Dari sudut pandang ontologi, makna ini mencerminkan perpaduan antara idealisme dan materialisme. Penjelasan mengenai hal ini dapat ditemukan dalam

(13)

94 The Will Theory of Law karya John Austin dan The Pure Norm Theory of Law karya Hans Kelsen. Menurut John Austin, aturan hukum positif harus disamakan dengan ekspresi tindakan keinginan, sedangkan di samping itu sistem hukum harus disamakan dengan semua aturan hukum positif yang berasal dari kehendak kedaulatan yang sama. Oleh karena itu dapat dipahami bahwa pengertian hukum di sini sebagai perintah yang berdaulat.

Terhadap apapun yang bukan perintah bukanlah hukum, hanya perintah umum yang dianggap sebagai hukum dan hanya perintah yang berasal dari kedaulatanlah yang merupakan hukum positif (Hart, 2006, hlm. 245)

HLA Hart (dalam Sidharta: 2006) memberikan gambaran tentang istilah positivisme sebagai berikut: Ungkapan positivisme digunakan dalam literatur Anglo-Amerika kontemporer untuk menunjuk satu atau lebih pendapat berikut:

1)bahwa hukum adalah perintah manusia;

2)bahwa tidak ada hubungan yang diperlukan antara hukum dan moral, atau hukum sebagaimana adanya dan hukum sebagaimana mestinya; 3) bahwa analisis atau studi tentang makna konsep-konsep hukum merupakan studi penting untuk dibedakan dari (walaupun sama sekali tidak bermusuhan dengan) penyelidikan sejarah, penyelidikan sosiologis, dan

penilaian kritis hukum dalam hal moral, tujuan sosial, fungsi, & c; 4) bahwa suatu sistem hukum adalah suatu sistem logika tertutup dimana keputusan-keputusan yang tepat dapat disimpulkan dari aturan- aturan hukum yang telah ditentukan sebelumnya hanya dengan cara-cara logis;

penilaian moral tidak dapat ditetapkan, seperti pernyataan fakta, dengan argumen rasional, bukti atau bukti (non kognitivisme dalam etika). Bagi aliran positivisme, tidak ada hukum selain hukum positif yaitu hukum yang didasarkan pada otoritas yang berdaulat. Hukum positif berbeda jika dibandingkan dengan prinsip-prinsip lain yang didasarkan pada moralitas, agama, kebiasaan sosial.

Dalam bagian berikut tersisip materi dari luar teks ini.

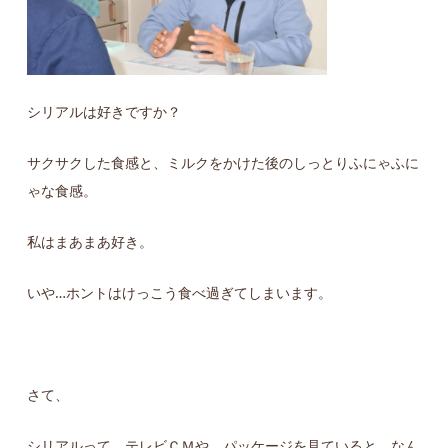
シリアルは好きですか？
サクサクした食感と、ミルクをかけた後のしっとりふにゃふに
ゃな食感。
私はまあまあ好き。
いや…ホントはけっこう食べ過ぎてしまいます。
さて、
シリアルって、テレビＣＭや、パッケージを見ていると、なん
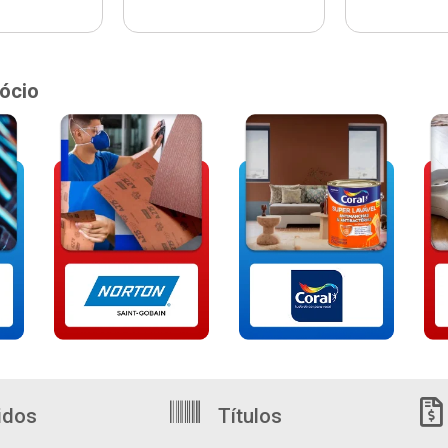
ócio
idos
Títulos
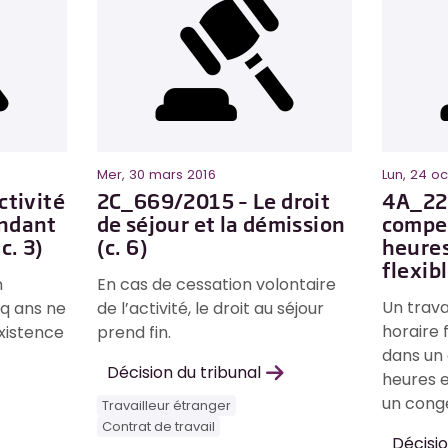
Mer, 30 mars 2016
Lun, 24 o
ctivité
2C_669/2015 – Le droit
4A_22
ndant
de séjour et la démission
compe
c. 3)
(c. 6)
heures
flexibl
n
En cas de cessation volontaire
Un trava
q ans ne
de l’activité, le droit au séjour
horaire 
existence
prend fin.
dans un 
Décision du tribunal
heures e
un cong
Travailleur étranger
Contrat de travail
Décisio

Konsep positivisme ini sangat mengagungkan hukum tertulis, sehingga aliran ini beranggapan bahwa tidak ada norma hukum di luar hukum positif, segala persoalan dalam masyarakat diatur dalam hukum tertulis. Pandangan yang sangat mengagungkan hukum tertulis dalam positivisme hukum ini, sesungguhnya merupakan penghormatan yang berlebihan terhadap kekuasaan yang menciptakan hukum tertulis, sehingga kekuasaan ini dianggap sebagai sumber hukum dari negara hukum. (Isra: 2018).

Hukum positivisme, atau biasa dikenal dengan Ius Constitutum, adalah hukum yang berlaku saat ini untuk komunitas tertentu

(14)

95 di suatu wilayah tertentu dimana singkatnya hukum yang berlaku bagi masyarakat pada waktu dan tempat tertentu (Sapoetra: 1983).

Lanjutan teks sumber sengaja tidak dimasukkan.